To load a file from the google drive in colab, we would need to:

1.   Mount our respective disk space.
2.   Load the file in python



In [None]:
from google.colab import drive
drive.mount('/content/gdrive', force_remount=True)


# Go the folder where you have uploaded the data file. Ideally, go to your google drive, make a folder "Colab Notebooks/LD_Lab_3" and put the rdf file in it.

In [55]:
#Now that we have the colab file and data in place, we will load the file.

# In the lines below, write the code to load a rdf file "Sharknado.rdf" using rdflib.

from rdflib import Graph, plugin
from SPARQLWrapper import SPARQLWrapper
from rdflib.serializer import Serializer

g = Graph()
g.parse("Sharknado.rdf", format="n3")

<Graph identifier=N2475e57fc04c4275abe84f9be20a9e85 (<class 'rdflib.graph.Graph'>)>

In [5]:
# Print all the triples present in the file
for subj, pred, obj in g:
    # check if there is at least one triple in the Graph
    print(str(subj)+" --- "+str(pred)+" ---> "+str(obj))
print("graph has {} statements.".format(len(g)))

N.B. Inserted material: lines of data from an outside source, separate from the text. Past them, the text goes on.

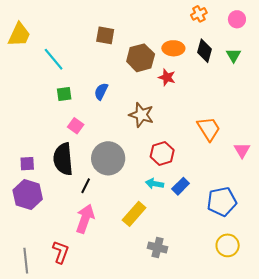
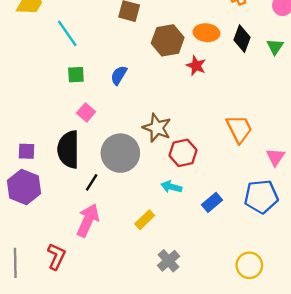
brown star: (141, 115) -> (157, 128), moved
blue rectangle: (181, 186) -> (212, 202), moved
blue pentagon: (222, 202) -> (261, 197), moved
yellow rectangle: (134, 214) -> (145, 220), size x0.7
gray cross: (158, 248) -> (168, 261), turned 30

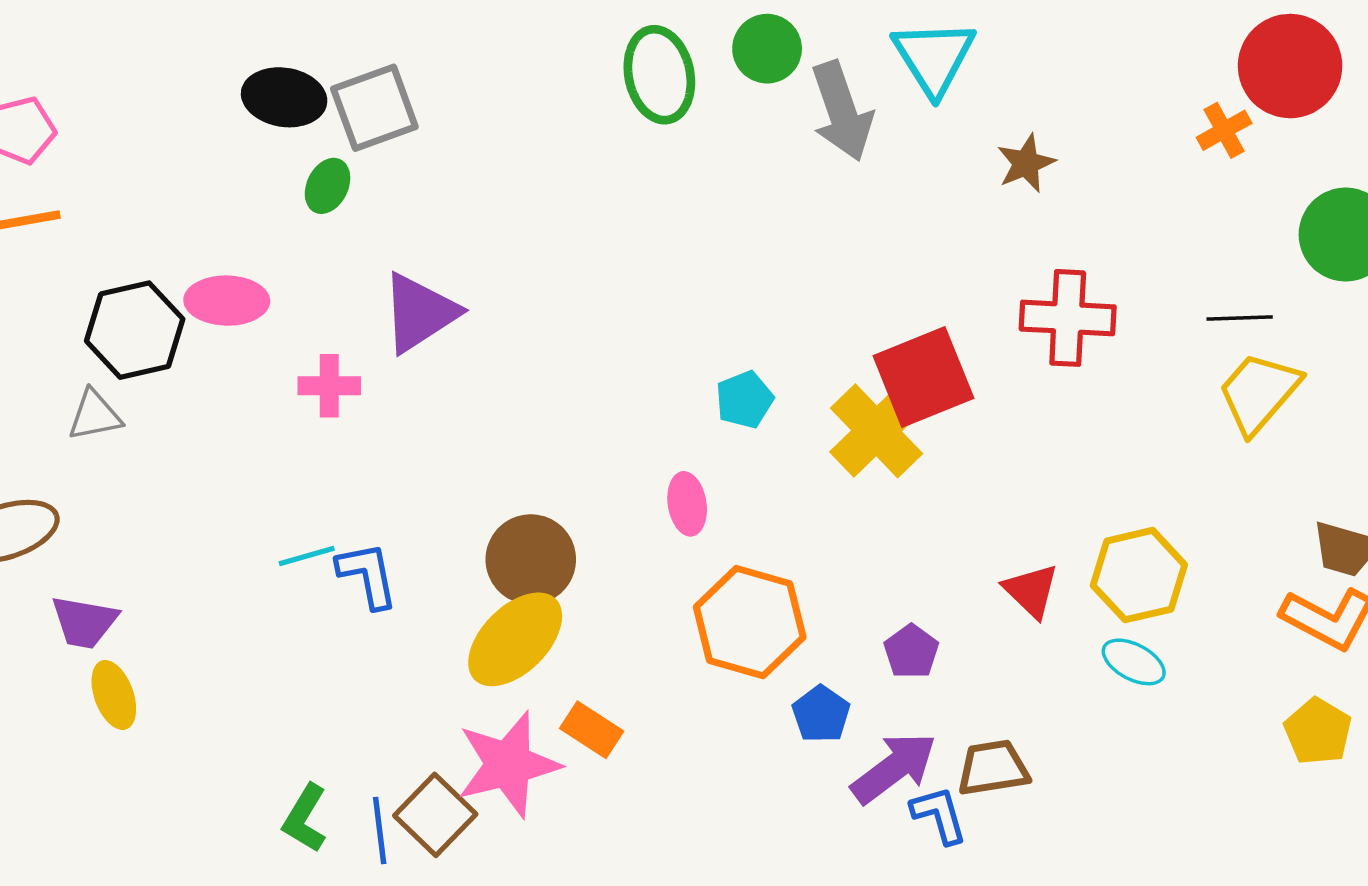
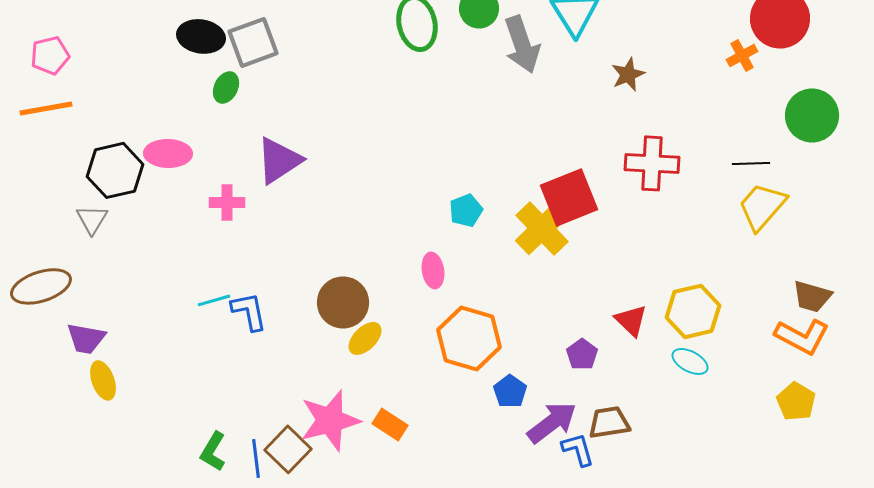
gray triangle: (95, 415) -> (92, 219), turned -48
yellow ellipse: (515, 639) -> (365, 338), moved, size x0.6
purple pentagon: (911, 652) -> (582, 354), moved
orange rectangle: (592, 730) -> (390, 424), moved

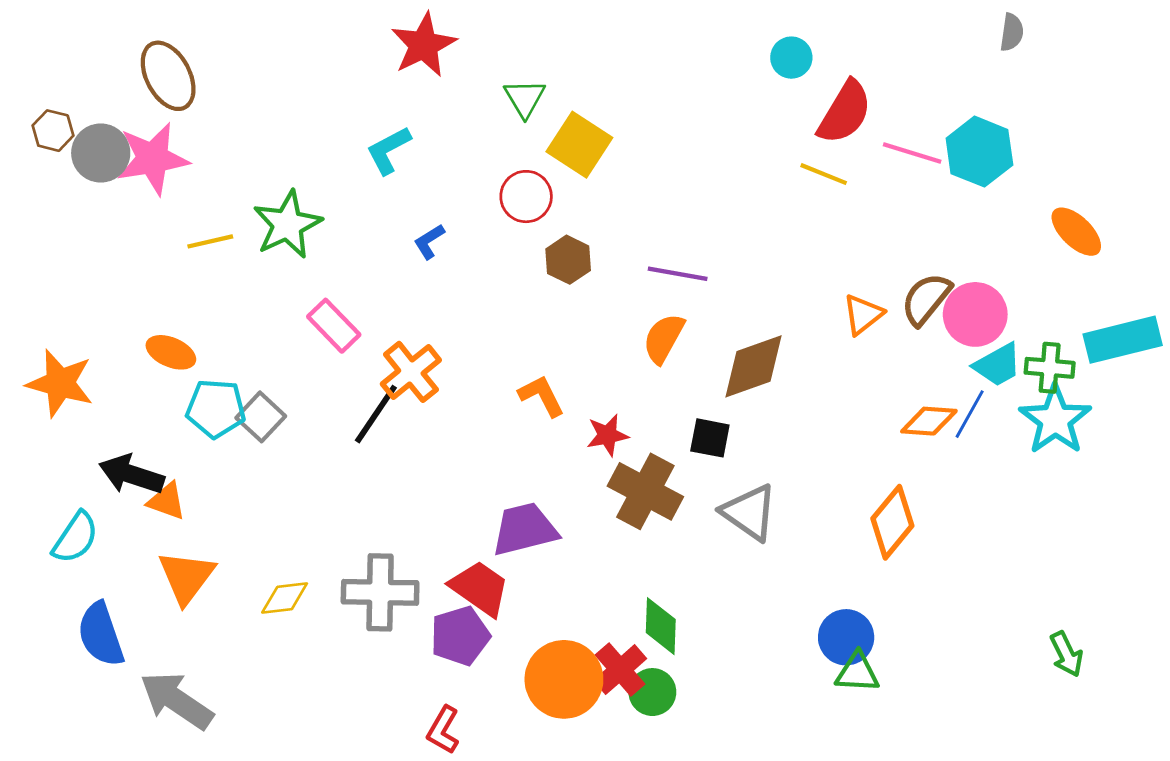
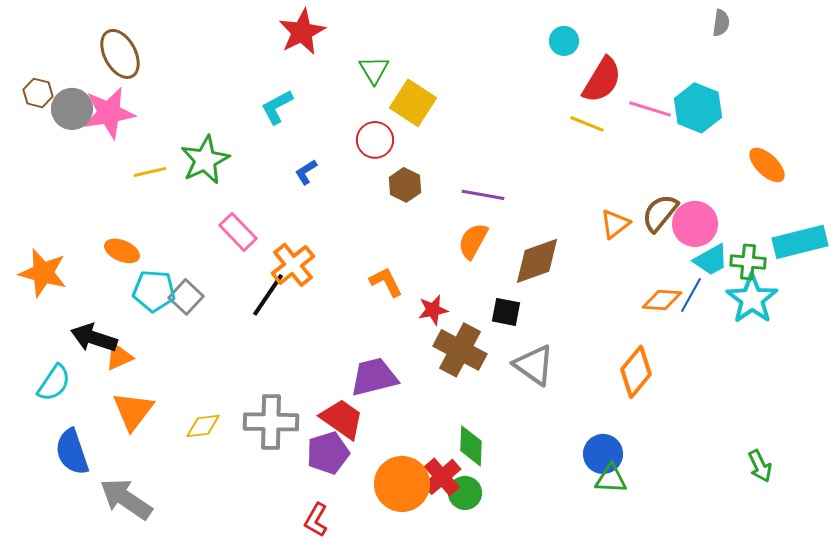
orange triangle: (167, 501) -> (119, 357), turned -44

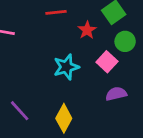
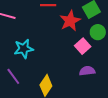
red star: (87, 30) -> (70, 21), size x1.5
cyan star: (66, 67) -> (24, 49), moved

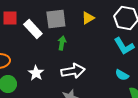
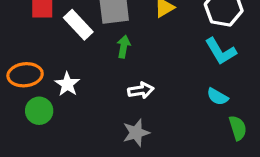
white arrow: (73, 71) -> (141, 90), size x0.7
white star: (36, 73) -> (67, 84), moved

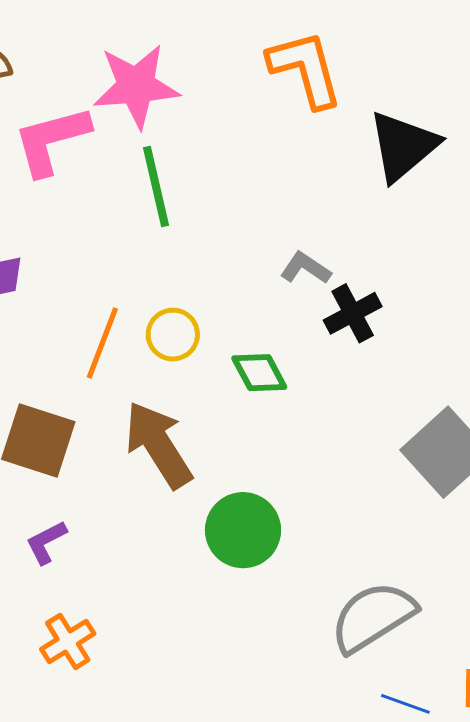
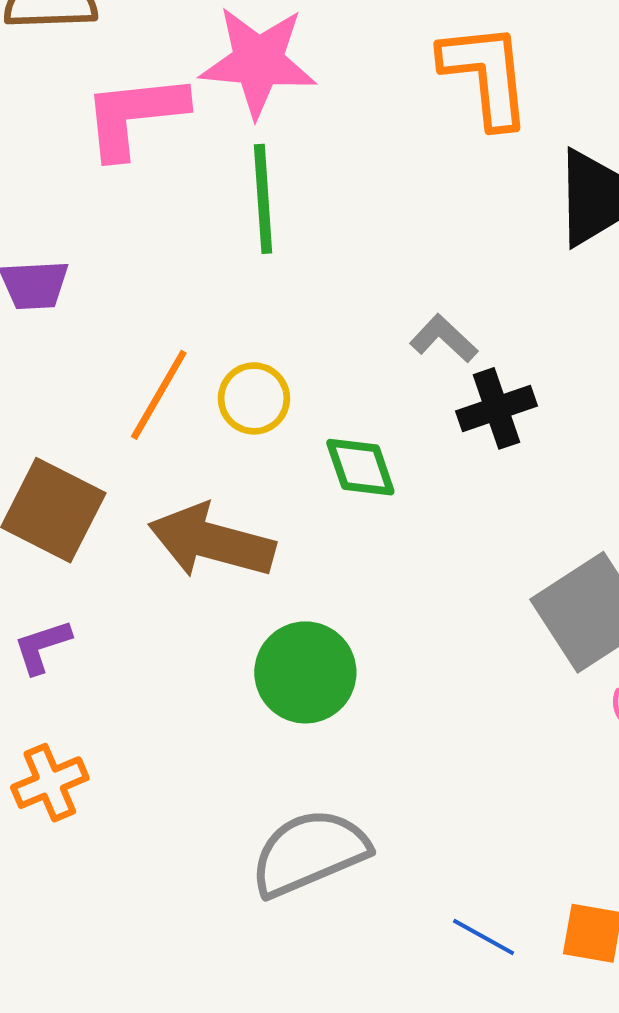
brown arrow: (158, 445) -> (212, 541), turned -52
gray semicircle: (373, 617) -> (309, 853), moved

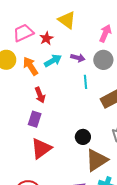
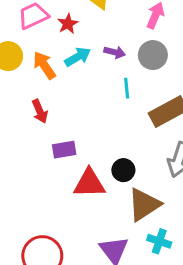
red arrow: (40, 95) -> (40, 111), moved
purple rectangle: (35, 119) -> (64, 150), moved, turned 63
red triangle: (41, 148) -> (89, 183), moved, turned 35

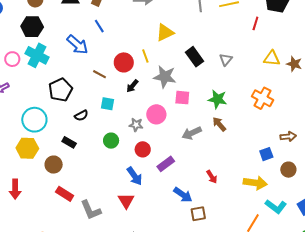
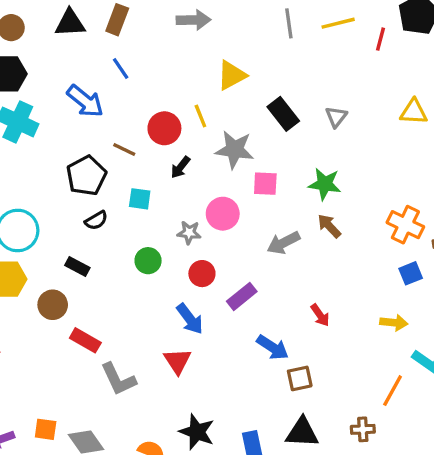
red line: (255, 23) -> (380, 39), moved
black pentagon: (60, 90) -> (86, 176), moved
orange cross: (262, 98) -> (405, 225), moved
yellow arrow: (255, 183) -> (394, 323), size x0.7
red rectangle: (65, 194) -> (85, 340), moved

http://ex.org/Sharknado --- http://ex.org/stars ---> http://ex.org/IanZiering
http://ex.org/Sharknado --- http://ex.org/title ---> Sharknado
http://ex.org/Sharknado --- http://ex.org/firstAired ---> 2013-07-11
http://ex.org/Sharknado --- http://ex.org/stars ---> http://ex.org/JohnHeard
http://ex.org/Sharknado --- http://www.w3.org/1999/02/22-rdf-syntax-ns#type ---> http://ex.org/Movie
graph has 5 statements.


In [6]:
# Print the rdf file in turtle format
print(g.serialize(format="turtle"))

# Print the rdf file in Ntriples format
print(g.serialize(format="nt"))

# Print the rdf file in xml format
print(g.serialize(format="xml"))

# Print the rdf file in Json-LD format
print(g.serialize(format="json-ld"))


@prefix ex: <http://ex.org/> .
@prefix xsd: <http://www.w3.org/2001/XMLSchema#> .

ex:Sharknado a ex:Movie ;
    ex:firstAired "2013-07-11"^^xsd:date ;
    ex:stars ex:IanZiering,
        ex:JohnHeard ;
    ex:title "Sharknado"@en .


<http://ex.org/Sharknado> <http://ex.org/stars> <http://ex.org/IanZiering> .
<http://ex.org/Sharknado> <http://ex.org/title> "Sharknado"@en .
<http://ex.org/Sharknado> <http://ex.org/firstAired> "2013-07-11"^^<http://www.w3.org/2001/XMLSchema#date> .
<http://ex.org/Sharknado> <http://ex.org/stars> <http://ex.org/JohnHeard> .
<http://ex.org/Sharknado> <http://www.w3.org/1999/02/22-rdf-syntax-ns#type> <http://ex.org/Movie> .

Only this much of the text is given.